The Samurai made its first "big race" debut at a JBRL nitro race at Pro-Line's awesome test track in Banning, CA.
The Samurai made its first race debut at a JBRL nitro race at Pro-Line’s awesome test track in Banning, CA.

I set up a TLR clutch with 2 aluminum shoes and 2 fiber shoes, with green and black springs respectively.  The Samurai’s power delivery is classic VZ-B Speed II style, with a powerful but controllable low-end, a strong power ramp through mid-range, and explosive top end speed.  I would run this as a Truggy engine if needed, but to me 1/8-buggy remains the Samurai’s ideal fit.  Temps ranged anywhere from the low 200’s up to 250’s, depending upon ambient temperatures—and we had some scorching days during testing.  Like all nitro buggy engines, the Samurai runs its best when tuned to performance, not temperature.  It was not difficult to attain a steady idle and clean acceleration with only slight tuning of the low speed needle and idle screw.  I set the mid-range spray bar flush to 2-o’clock and never touched it again.

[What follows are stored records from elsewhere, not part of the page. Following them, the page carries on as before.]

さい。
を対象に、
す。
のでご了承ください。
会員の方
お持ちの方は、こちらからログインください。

I did not blow a single P3 plug during testing, which surprised me due to the plug’s thin wire element and how hard I race this engine on “set to kill” mode.  I disassembled the Samurai after each week of racing (often 2 outings per week) to clean the piston head with 0000 steel wool and to inspect the parts for wear.  Based upon previous experience, the DLC coated crank will be good for at least 2 rebuilds before the pin begins to wear.  This is beyond excellent durability and makes the DLC coating price increase worth it.

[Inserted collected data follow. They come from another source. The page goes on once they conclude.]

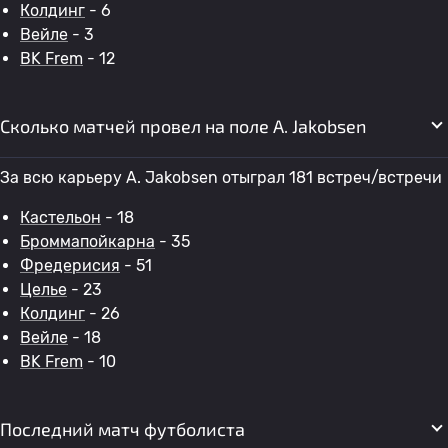
Колдинг
- 6
Вейле
- 3
BK Frem
- 12
Сколько матчей провел на поле A. Jakobsen
За всю карьеру A. Jakobsen отыграл 181 встреч/встречи
Кастельон
- 18
Броммапойкарна
- 35
Фредерисия
- 51
Целье
- 23
Колдинг
- 26
Вейле
- 18
BK Frem
- 10
Последний матч футболиста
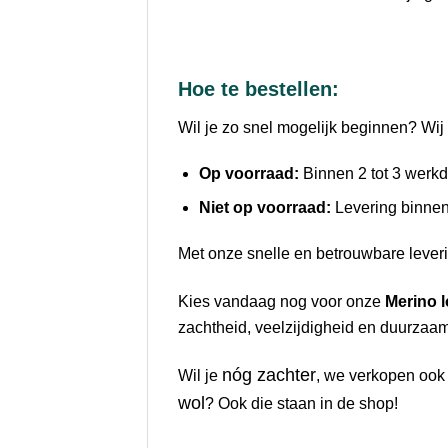
Hoe te bestellen:
Wil je zo snel mogelijk beginnen? Wij 
Op voorraad:
Binnen 2 tot 3 werkda
Niet op voorraad:
Levering binnen 
Met onze snelle en betrouwbare leveri
Kies vandaag nog voor onze
Merino 
zachtheid, veelzijdigheid en duurzaamh
nóg zachter
Wil je
, we verkopen oo
wol
? Ook die staan in de shop!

Pro-Line's test track in the background--the ideal track to let the Samurai stretch its legs.

Pro-Line’s test track in the background–the ideal track to let the Samurai stretch its legs.

The Samurai isn’t the most powerful engine on the market, but it’s one of the smoothest and most controllable engines currently available for 1/8-scale buggy.  If you’re the type of guy who has to have the biggest, most badass engine at the track, the Samurai isn’t it.  Racers who appreciate consistent laps, consistent tuning and consistent fuel mileage upward of 9 to 10-minutes will find their way to this engine.  It’s not perfect, but for a nitro engine, there’s little to nitpick.  Perhaps a few extra carb restrictors in the box would be nice.  Priced at $399, you’ll be challenged to find a higher quality, better performing engine for less.

Check out that exhaust gasket before it was replaced; that's 2+ gallons of wear and tear.  Note: this is not the gasket supplied by ProTek, it was a cheap substitute.
Check out that exhaust gasket before it was replaced; that’s 2+ gallons of wear and tear. Note: my early production test engine arrived without a gasket, so this mangled one was a cheaper substitute.